バルセロナアトランタ五輪で活躍したマラソンランナー、有森裕子さんの話を聞く機会があった=写真=。きのう岡山市で催された第59回新聞大会でのランチタイム。有森さんは地元岡山の出身で、ゲストスピーカーとしてやって来た。演題は「よろこびを力に…」。
有森さんと言えば、マラソンでの話題もさることながら、その後、米国人男性との結婚をめぐって週刊誌などでさんざんゴシップ記事を書かれた過去がある。この日は新聞関係者の集まりとはいえ、同じマスコミ業界だ。よくスピーチを引き受けてくれたものだと思いながら、耳を傾けた。
演壇に立った有森さんは、いきなり今年の新聞週間標語「あの記事が わたしを変えた 未来を決めた」を指さして「まさに私はこの通りでした」と切り出した。やっぱり、あのゴシップ騒ぎのことかと思ったら、全く正反対の話だった。

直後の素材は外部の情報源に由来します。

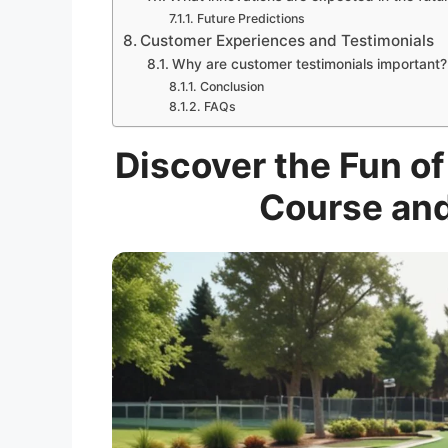
Future Predictions
Customer Experiences and Testimonials
Why are customer testimonials important?
Conclusion
FAQs
Discover the Fun of
Course and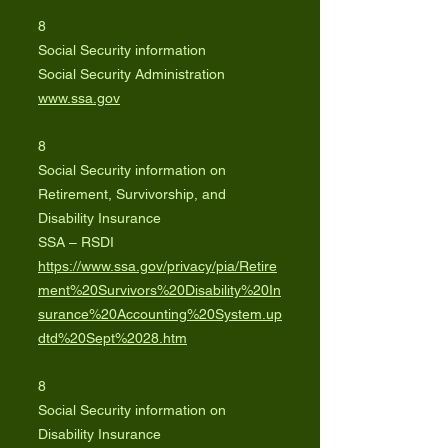
8
Social Security information
Social Security Administration
www.ssa.gov
8
Social Security information on
Retirement, Survivorship, and
Disability Insurance
SSA – RSDI
https://www.ssa.gov/privacy/pia/Retire
ment%20Survivors%20Disability%20In
surance%20Accounting%20System.up
dtd%20Sept%2028.htm
8
Social Security information on
Disability Insurance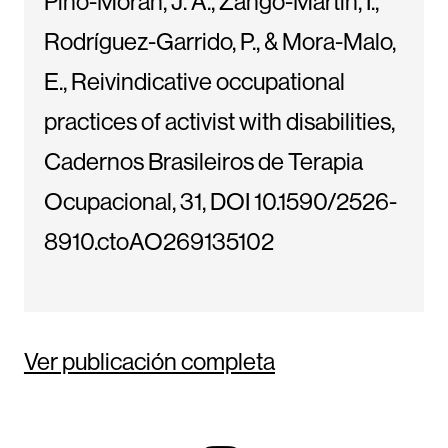
Pino-Morán, J. A., Zango-Martin, I.,
Rodríguez-Garrido, P., & Mora-Malo,
E., Reivindicative occupational
practices of activist with disabilities,
Cadernos Brasileiros de Terapia
Ocupacional, 31, DOI 10.1590/2526-
8910.ctoAO269135102
Ver publicación completa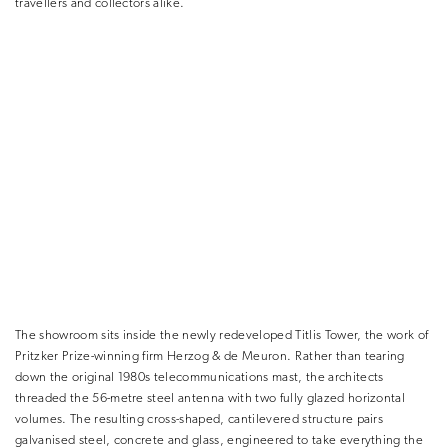
travellers and collectors alike.
The showroom sits inside the newly redeveloped Titlis Tower, the work of
Pritzker Prize-winning firm Herzog & de Meuron. Rather than tearing
down the original 1980s telecommunications mast, the architects
threaded the 56-metre steel antenna with two fully glazed horizontal
volumes. The resulting cross-shaped, cantilevered structure pairs
galvanised steel, concrete and glass, engineered to take everything the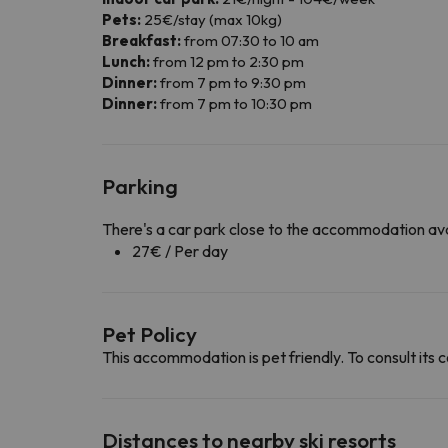
Pets:
25€/stay (max 10kg)
Breakfast:
from 07:30 to 10 am
Lunch:
from 12 pm to 2:30 pm
Dinner:
from 7 pm to 9:30 pm
Dinner:
from 7 pm to 10:30 pm
Parking
There's a car park close to the accommodation ava
27€ / Per day
Pet Policy
This accommodation is pet friendly. To consult its c
Distances to nearby ski resorts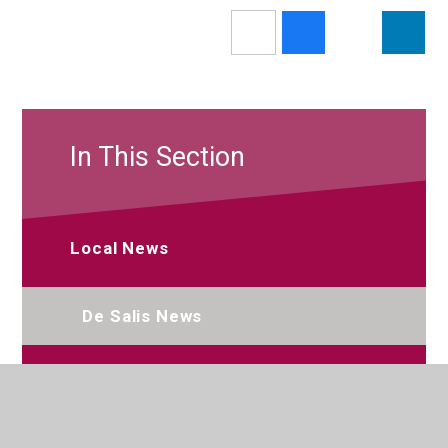
In This Section
Local News
De Salis News
Newsletters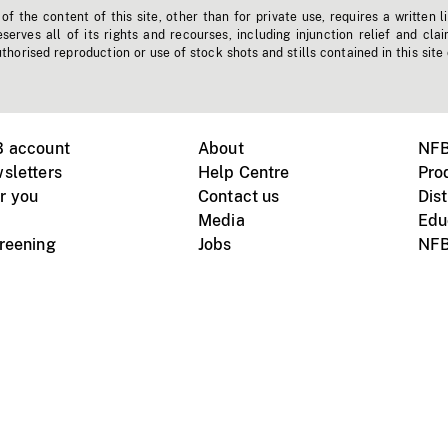
f the content of this site, other than for private use, requires a written l
erves all of its rights and recourses, including injunction relief and clai
horised reproduction or use of stock shots and stills contained in this site
B account
About
NFB
sletters
Help Centre
Pro
r you
Contact us
Dist
Media
Edu
creening
Jobs
NFB
Instagram
Vimeo
X
ile devices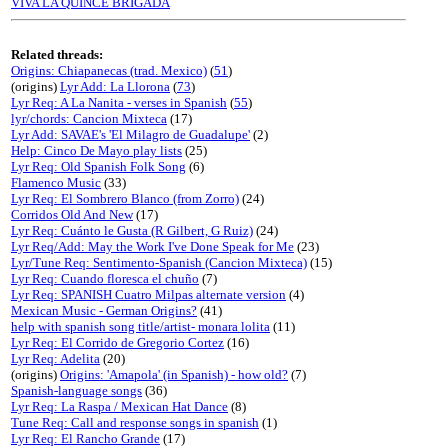
VIVA LA QUINCE BRIGADA
Related threads:
Origins: Chiapanecas (trad. Mexico)
(
51
)
(origins)
Lyr Add: La Llorona
(
73
)
Lyr Req: A La Nanita - verses in Spanish
(
55
)
lyr/chords: Cancion Mixteca
(17)
Lyr Add: SAVAE's 'El Milagro de Guadalupe'
(2)
Help: Cinco De Mayo play lists
(25)
Lyr Req: Old Spanish Folk Song
(6)
Flamenco Music
(33)
Lyr Req: El Sombrero Blanco (from Zorro)
(24)
Corridos Old And New
(17)
Lyr Req: Cuánto le Gusta (R Gilbert, G Ruiz)
(24)
Lyr Req/Add: May the Work I've Done Speak for Me
(23)
Lyr/Tune Req: Sentimento-Spanish (Cancion Mixteca)
(15)
Lyr Req: Cuando floresca el chuño
(7)
Lyr Req: SPANISH Cuatro Milpas alternate version
(4)
Mexican Music - German Origins?
(41)
help with spanish song title/artist- monara lolita
(11)
Lyr Req: El Corrido de Gregorio Cortez
(16)
Lyr Req: Adelita
(20)
(origins)
Origins: 'Amapola' (in Spanish) - how old?
(7)
Spanish-language songs
(36)
Lyr Req: La Raspa / Mexican Hat Dance
(8)
Tune Req: Call and response songs in spanish
(1)
Lyr Req: El Rancho Grande
(17)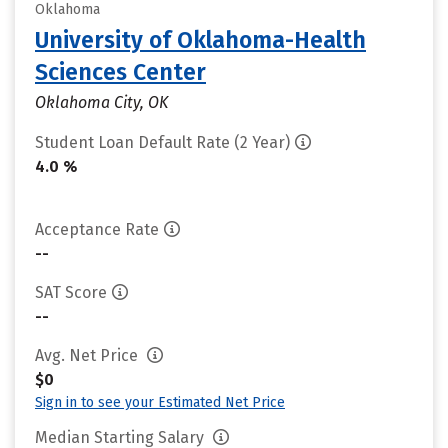
Oklahoma
University of Oklahoma-Health
Sciences Center
Oklahoma City, OK
Student Loan Default Rate (2 Year)
4.0 %
Acceptance Rate
--
SAT Score
--
Avg. Net Price
$0
Sign in to see your Estimated Net Price
Median Starting Salary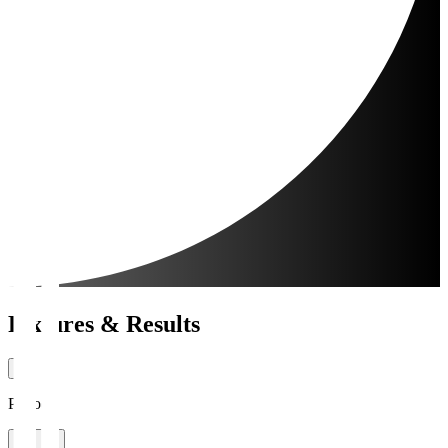
Fixtures & Results
Period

有森さんが子どものころ、お父さんは家族新聞をつくり、家族や親類などに配っていた。ある号で有森さんが陸上競技を始めたことをその新聞のトップ記事に書いてくれた。それが標語にある「あの記事」になったという。
「たとえ家族だけの新聞でもものすごくうれしかった」。その後、地方大会などで好成績をあげて地元紙に自分の名前と記録が載るようになると、有森さんはその数行の記事を切り抜いてノートに張り続けた。記事の横には当日の感想や反省も書き込み、自分を励ます糧にしたそうだ。

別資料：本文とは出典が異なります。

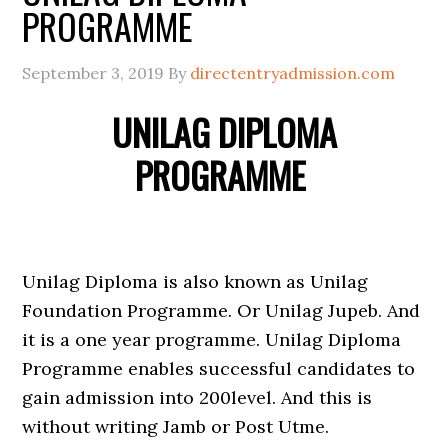
PROGRAMME
September 3, 2019
By
directentryadmission.com
UNILAG DIPLOMA
PROGRAMME
Unilag Diploma is also known as Unilag
Foundation Programme. Or Unilag Jupeb. And
it is a one year programme. Unilag Diploma
Programme enables successful candidates to
gain admission into 200level. And this is
without writing Jamb or Post Utme.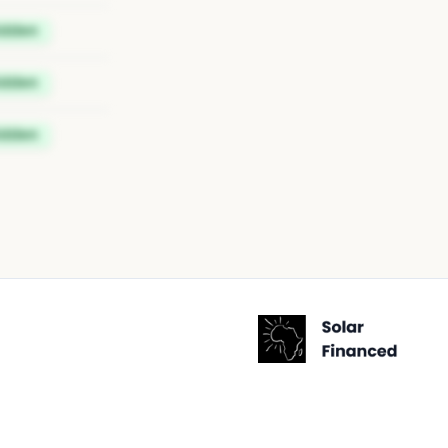
idden
idden
idden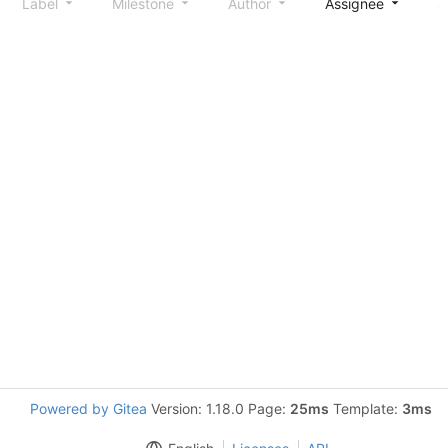
Label
Milestone
Author
Assignee
S
Powered by Gitea
Version: 1.18.0 Page:
25ms
Template:
3ms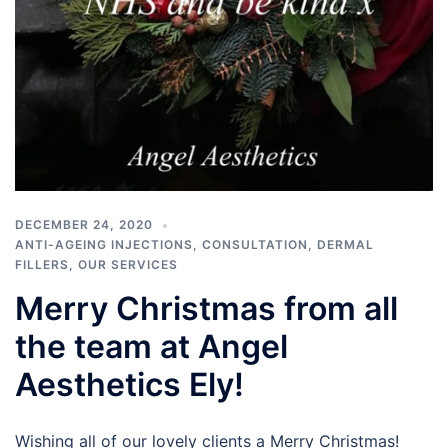
DECEMBER 24, 2020
ANTI-AGEING INJECTIONS
,
CONSULTATION
,
DERMAL
FILLERS
,
OUR SERVICES
Merry Christmas from all
the team at Angel
Aesthetics Ely!
Wishing all of our lovely clients a Merry Christmas!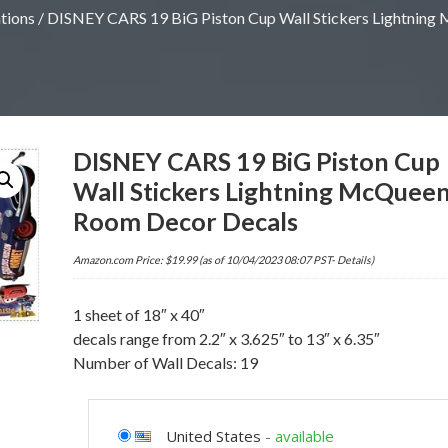
tions
/ DISNEY CARS 19 BiG Piston Cup Wall Stickers Lightnin
DISNEY CARS 19 BiG Piston Cup
Wall Stickers Lightning McQuee
Room Decor Decals
Amazon.com Price:
$
19.99
(as of 10/04/2023 08:07 PST-
Details
)
1 sheet of 18″ x 40″
decals range from 2.2″ x 3.625″ to 13″ x 6.35″
Number of Wall Decals: 19
United States
-
available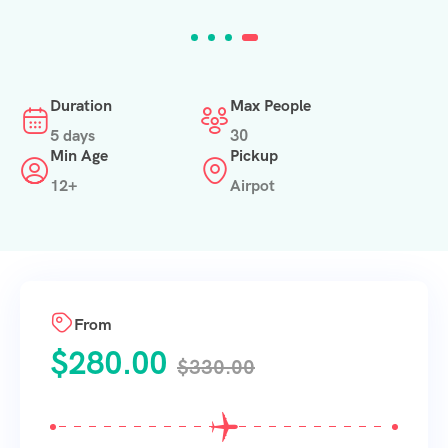
Duration
Max People
5 days
30
Min Age
Pickup
12+
Airpot
From
$
280.00
$
330.00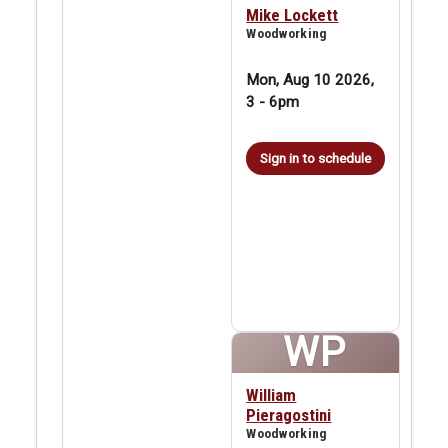
Mike Lockett
Woodworking
Mon, Aug 10 2026,
3
-
6pm
Sign in to schedule
WP
William
Pieragostini
Woodworking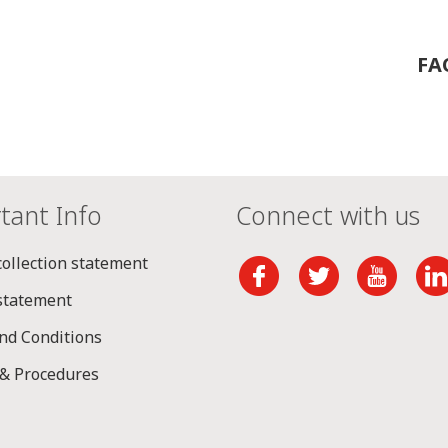
FA
tant Info
Connect with us
collection statement
 statement
nd Conditions
 & Procedures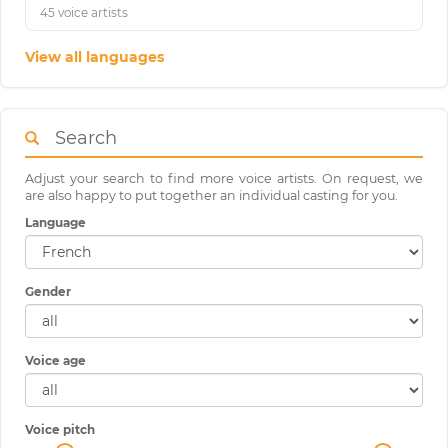
45 voice artists
View all languages
Search
Adjust your search to find more voice artists. On request, we
are also happy to put together an individual casting for you.
Language
Gender
Voice age
Voice pitch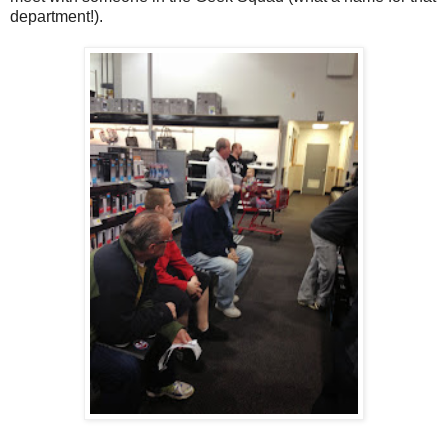
department!).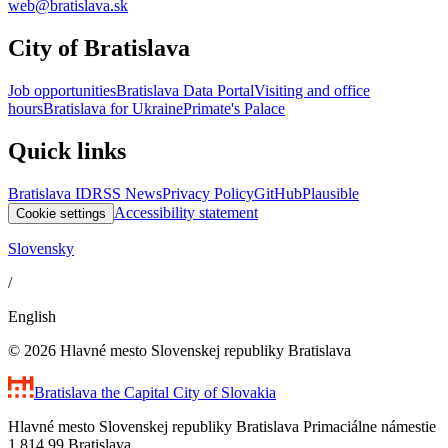
web@bratislava.sk
City of Bratislava
Job opportunities
Bratislava Data Portal
Visiting and office
hours
Bratislava for Ukraine
Primate's Palace
Quick links
Bratislava ID
RSS News
Privacy Policy
GitHub
Plausible
Accessibility statement
Cookie settings
Slovensky
/
English
© 2026 Hlavné mesto Slovenskej republiky Bratislava
Bratislava
the Capital City of Slovakia
Hlavné mesto Slovenskej republiky Bratislava Primaciálne námestie
1 814 99 Bratislava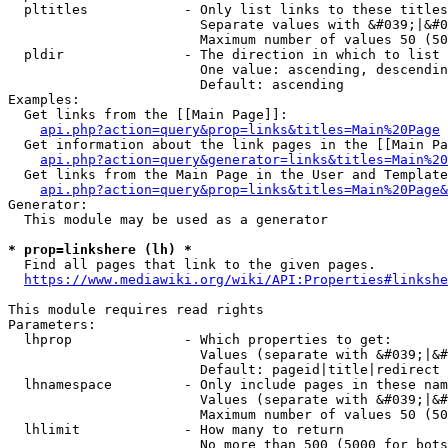
  pltitles            - Only list links to these titles
                        Separate values with &#039;|&#0
                        Maximum number of values 50 (50
  pldir               - The direction in which to list

                        One value: ascending, descendin
                        Default: ascending

Examples:

  Get links from the [[Main Page]]:

api.php?action=query&prop=links&titles=Main%20Page
  Get information about the link pages in the [[Main Pa
api.php?action=query&generator=links&titles=Main%20
  Get links from the Main Page in the User and Template
api.php?action=query&prop=links&titles=Main%20Page&
Generator:

  This module may be used as a generator

* prop=linkshere (lh) *
  Find all pages that link to the given pages.

https://www.mediawiki.org/wiki/API:Properties#linkshe
This module requires read rights

Parameters:

  lhprop              - Which properties to get:

                        Values (separate with &#039;|&#
                        Default: pageid|title|redirect

  lhnamespace         - Only include pages in these nam
                        Values (separate with &#039;|&#
                        Maximum number of values 50 (50
  lhlimit             - How many to return

                        No more than 500 (5000 for bots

例のゴシップ記事にも言及した。「私はあの記事で強くなれました」。強がりも嫌みも感じさせず、サラリと言ってのけた。「近ごろは勝ちさえすれば、記録さえよければ何を言っても、何をしても許されると勘違いしているアスリートが多い。私は人とのコミュニケーションの中で育てられたと思っています」。某大リーガーや某プロ野球優勝監督に聞かせたい言葉だったが、こうも付け加えた。「一度吐いた言葉は消えない、消せない。メディアもアスリートも共に成長し合える関係が大事だと思います」
強い人だと思った。アトランタのゴール後「自分で自分をほめたい」と言ったあの時の笑顔を思い出した。競技生活は、来年2月の東京マラソンで引退する予定という。
8年前からNPO法人を立ち上げ、戦火に脅やかされるカンボジア東チモールでマラソンを通じて希望や勇気を与える活動を続けている。その名も「ハート・オブ・ゴールド」。五輪で銀と銅のメダルを手にした有森さんが、世界の仲間と目指す「心の金メダル」だ。